In Cinematic treatments, Media myths, New York Times, Reviews, Scandal, Watergate myth on April 9, 2018 at 9:30 am

Chappaquiddick, the docudrama revisiting Senator Ted Kennedy’s misconduct following a late-night automobile accident in July 1969 that killed his 28-year-old female passenger, was released over the weekend to larger-than-expected audiences and not-bad reviews.

The film’s release also was accompanied by a bit of carping from a Kennedy apologist who characterized Chappaquiddick as a distortion, as bad history.

Such complaints are fair enough, when accurate. Plenty of American history has been distorted by the cinema.

The movie version of All the President’s Men, for example, fueled the media myth that the dogged reporting by Bob Woodward and Carl Bernstein exposed the crimes that brought down Richard Nixon’s presidency in 1974.

More recently, Steven Spielberg’s The Post mythologized the presumed courage of the publisher of the newspaper — the Washington Postthat trailed the New York Times in reporting on the Pentagon Papers, the government’s classified history of U.S. involvement in Vietnam. The Times won a Pulitzer Prize in 1972 for its reporting on the case.

The carping about Chappaquiddick came in a prickly commentary in the Times that claimed the movie “distorts a tragedy” in revisiting Kennedy’s actions leading to the watery death of Mary Jo Kopechne — one of the late Robert Kennedy’s female campaign staffers, six of whom Ted Kennedy and friends invited to party on Chappaquiddick Island off Martha’s Vineyard in mid-July 1969.

Kennedy, who was married, and Kopechne, who was not, left the party together, with the senator behind the wheel of an Oldsmobile sedan.

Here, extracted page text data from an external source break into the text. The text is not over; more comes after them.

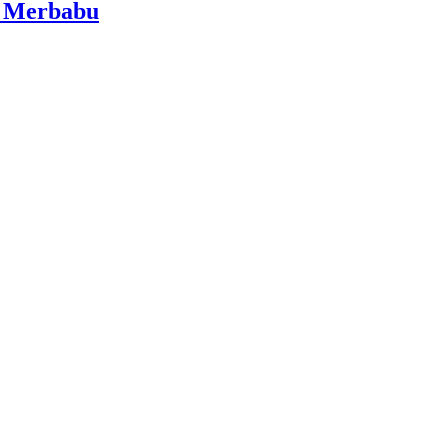
i Merbabu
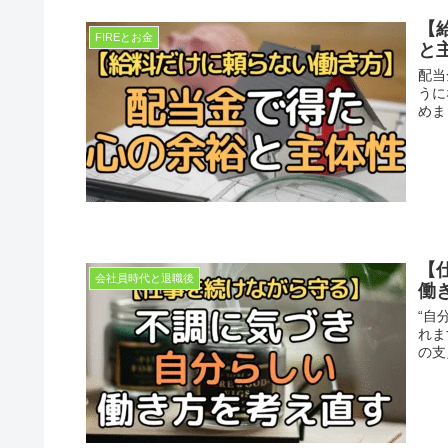
【
FIREとお金
と
配当
うに
めま
【
会社員時代と退職後
働
“自
れま
の支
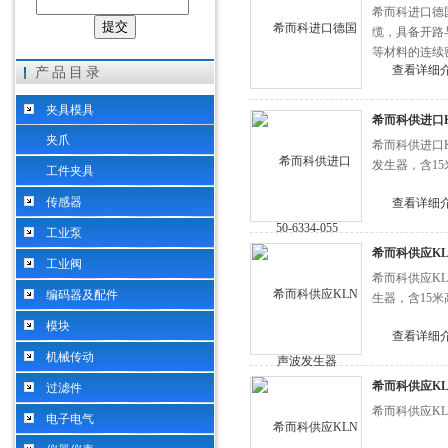
希而科进口德国
缆，具备开路
等材料的连续
希而科工业控制设备（上海）有限公司
查看详细
产品目录
夹具模具
希而科供进口KL
夹爪
希而科供进口KLN 
发生器，含1
工件夹具
传感器
查看详细
工业泵
希而科供应KLN
工业阀
希而科供应KLN 5
编码器及配件
生器，含15
模块
查看详细
机械传动
希而科供应KLN 
过滤件
希而科供应KL
电子电气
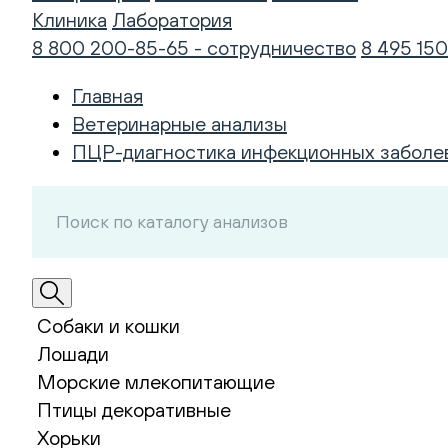
Клиника
Лаборатория
8 800 200-85-65 - сотрудничество
8 495 150
Главная
Ветеринарные анализы
ПЦР-диагностика инфекционных заболе
Собаки и кошки
Лошади
Морские млекопитающие
Птицы декоративные
Хорьки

According to Kennedy’s accounts, he made a wrong turn, drove the sedan down an unpaved road and off a wooden bridge spanning Poucha Pond on Chappaquiddick. The car flipped before landing in the water. Kennedy (played by Jason Clarke) escaped the sunken Oldsmobile and made it back to his hotel room in Edgartown, across a ferry channel from Chappaquiddick.

Kopechne (Kate Mara) died alone inside the car.

The incident — and the success of Kennedy and his minions in thwarting thorough investigations of his conduct — are at the dramatic heart of Chappaquiddick.

If anything, though, the movie shows too little of the fecklessness of local authorities whose deference allowed Kennedy to escape with a suspended two-month jail sentence for leaving the scene of a deadly accident. Power enabled by privilege was Chappaquiddick’s amoral takeaway.

Chappaquiddick would have been a powerful film had it presented a withering, focused look at the privilege and power that got the senator off the hook and safely away from criminal jeopardy.

The Times commentary chafed at the movie’s treatment of Kennedy, whom Massachusetts voters returned to the U.S. Senate seven times after the Chappaquiddick scandal.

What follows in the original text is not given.